### WORK REQUEST
A faithful, complete transcript of the entries below, without pictures, should be returned.

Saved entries

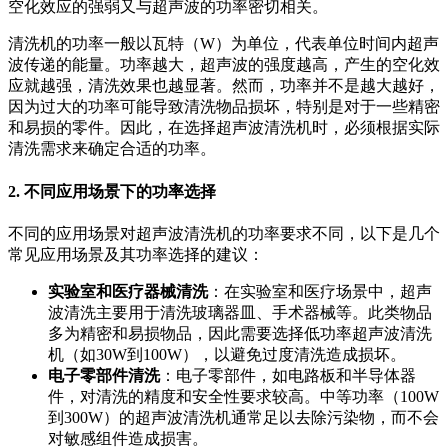
空化效应的强弱又与超声波的功率密切相关。
清洗机的功率一般以瓦特（W）为单位，代表单位时间内超声
波传递的能量。功率越大，超声波的强度越高，产生的空化效
应就越强，清洗效果也越显著。然而，功率并不是越大越好，
因为过大的功率可能导致清洗物品损坏，特别是对于一些精密
和易损的零件。因此，在选择超声波清洗机时，必须根据实际
清洗需求来确定合适的功率。
2. 不同应用场景下的功率选择
不同的应用场景对超声波清洗机的功率要求不同，以下是几个
常见应用场景及其功率选择的建议：
实验室和医疗器械清洗
：在实验室和医疗场景中，超声
波清洗主要用于清洗玻璃器皿、手术器械等。此类物品
多为精密和易损物品，因此需要选择低功率超声波清洗
机（如30W到100W），以避免过度清洗造成损坏。
电子零部件清洗
：电子零部件，如电路板和半导体器
件，对清洗的精度和安全性要求较高。中等功率（100W
到300W）的超声波清洗机通常足以去除污染物，而不会
对敏感组件造成损害。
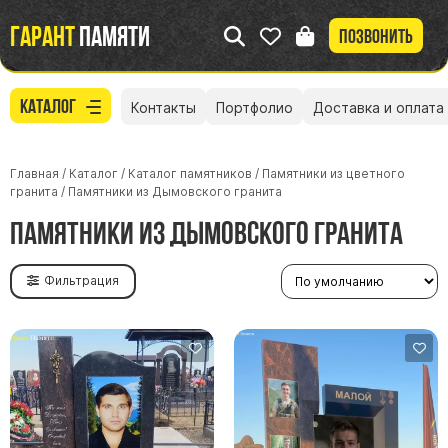
Гарант
памяти
Позвонить
Каталог
Контакты
Портфолио
Доставка и оплата
Главная
/
Каталог
/
Каталог памятников
/
Памятники из цветного
гранита
/
Памятники из Дымовского гранита
Памятники из Дымовского гранита
Фильтрация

### EXERCISE RESPONSE
空化效应的强弱又与超声波的功率密切相关。
清洗机的功率一般以瓦特（W）为单位，代表单位时间内超声
波传递的能量。功率越大，超声波的强度越高，产生的空化效
应就越强，清洗效果也越显著。然而，功率并不是越大越好，
因为过大的功率可能导致清洗物品损坏，特别是对于一些精密
和易损的零件。因此，在选择超声波清洗机时，必须根据实际
清洗需求来确定合适的功率。
2. 不同应用场景下的功率选择
不同的应用场景对超声波清洗机的功率要求不同，以下是几个
常见应用场景及其功率选择的建议：
实验室和医疗器械清洗
：在实验室和医疗场景中，超声
波清洗主要用于清洗玻璃器皿、手术器械等。此类物品
多为精密和易损物品，因此需要选择低功率超声波清洗
机（如30W到100W），以避免过度清洗造成损坏。
电子零部件清洗
：电子零部件，如电路板和半导体器
件，对清洗的精度和安全性要求较高。中等功率（100W
到300W）的超声波清洗机通常足以去除污染物，而不会
对敏感组件造成损害。
Гарант
памяти
Позвонить
Каталог
Контакты
Портфолио
Доставка и оплата
Главная
/
Каталог
/
Каталог памятников
/
Памятники из цветного
гранита
/
Памятники из Дымовского гранита
Памятники из Дымовского гранита
Фильтрация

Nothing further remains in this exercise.